Check out Fanball's Fantasy Football 2009 magazine. In "Darn the Luck! Fantasy Football Play Formats" (26-27), Danny Goldin discusses the flaws of head-to-head formats, and suggests a few alternatives. One of those alternatives will be familiar to Hazelweirders, and to regular readers of this blog:
"Another format that I personally recommend utilizes what is called a power scheduling system. In this format, every team plays every opponent every week. For example, let's say you play in a 12-team league. If you score the most points in the league on a given week, you'd accumulate an 11-0 record. On the flipside, if you end up with a lowest point total, you'd go 0-11."
Terrific! We call this cross-country scoring, but by any name I support the revolution. Thank you, Danny Goldin, for helping to spread the revolution.
However, Goldin's power scheduling system also includes "a creative playoff format." I believe the concept of fantasy football playoffs is absurd. In fantasy football, you have no control over your opponent's performance; the game is more like golf, where several competitors play independently and the best performer wins, without impacting each other's performance in a concrete way. A fantasy playoff, then, simply rewards a team for having a hot performance in week 15, 16, or 17, or for facing an opponent (or opponents, in Goldin's variation) that has a cold week. I understand a playoff in real football: the teams compete in a contest in which they directly engage with each other. But in fantasy football, why should week 15 be more important than, say, week 8? Or week 11? Or week 2? It's just random. Fantasy playoffs are another way in which luck gets injected into the system.

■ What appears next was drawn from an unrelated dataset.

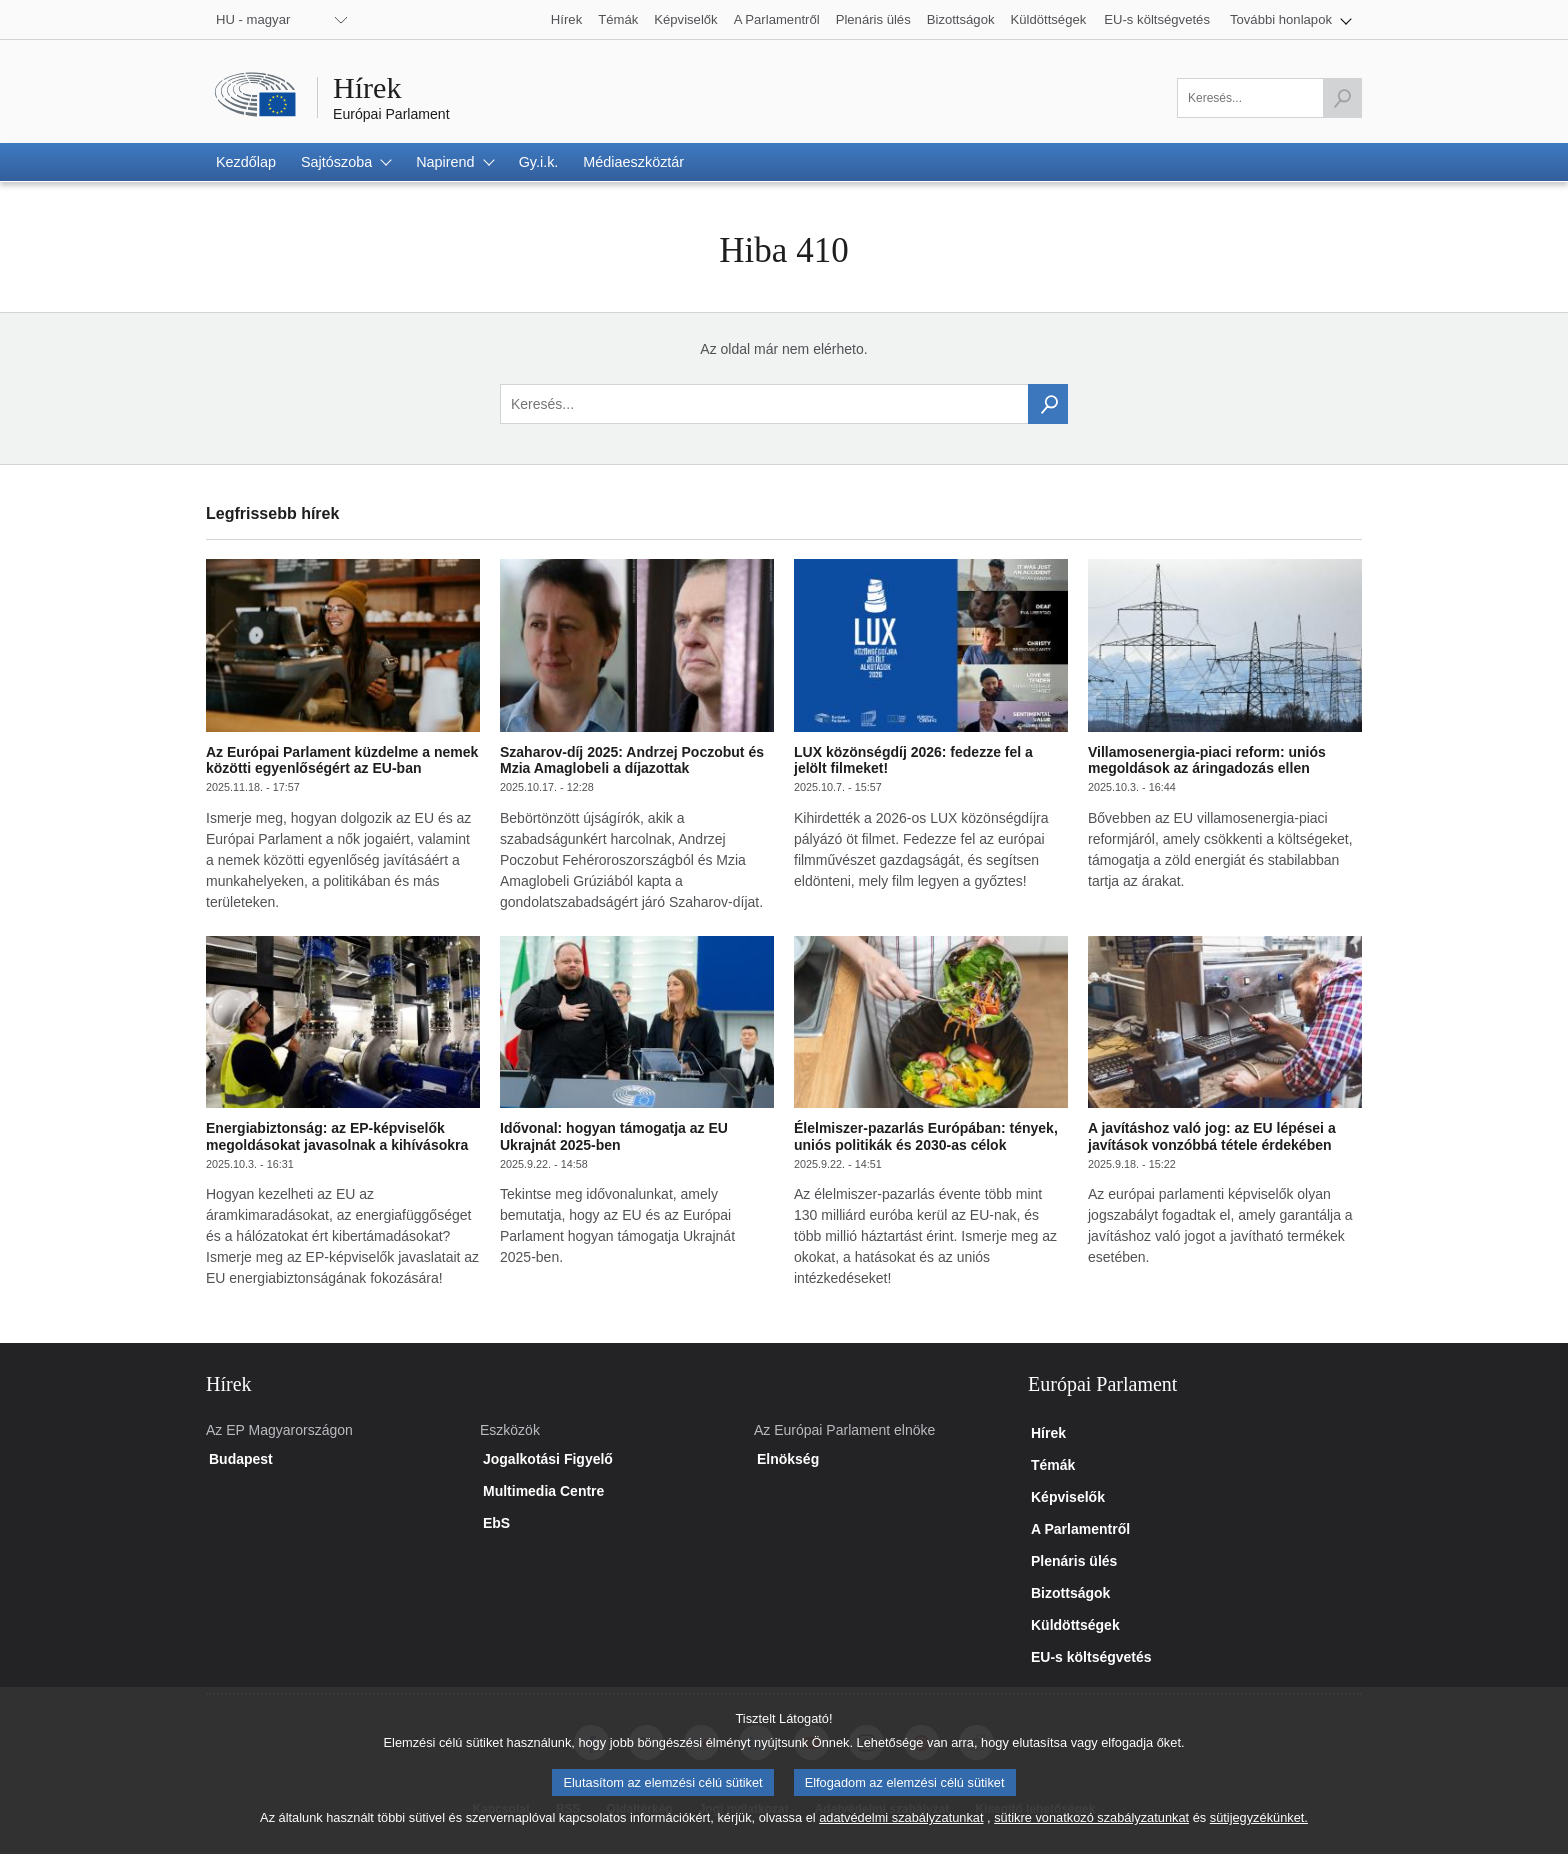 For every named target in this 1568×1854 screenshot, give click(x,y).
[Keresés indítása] (1342, 98)
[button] (1291, 19)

Luck will always be a part of everything. However, when devising a fair competition, you should attempt to limit hazard as much as possible. Awarding a fantasy team that had its best performances in week 15 and 16, but may not have been the best team over the course of the entire season, allows hazard too much control. With cross-country scoring, you can just eliminate the playoff entirely. The Hazelweird League has no playoff, and it's pretty rare for the champion to be determined before week 17.
A few other suggestions:
We've also developed a way to maintain interest and competition to the very end of the season. We now determine the next year's snake draft order by the order of the final standings the previous season. Not reverse order, but the same order. This will be the first season we try it, but it is an effort to prevent people from tanking at the end of the season for better picks (I've done it: in 2005 my entire week 17 lineup was Minnesota Viking players). We hope that people will compete with interest to the end of the season, partly for pride, of course, but partly to secure better picks the next season. I also don't think it will lead to a great competitive imbalance, since I'm not sure there's a direct correlation between early picks and winning a league.
I also have a recommendation for other leagues. Determine your snake draft order early, then allow for trading of draft picks. This can add a few months extra fun to your fantasy football league. It also allows for even more strategy and control. Of course an auction draft is preferable (it's fair and extremely fun), but if you must do a snake draft, allowing the trading of picks gives you a little more control. And why wouldn't you want to stretch out the fun of fantasy football?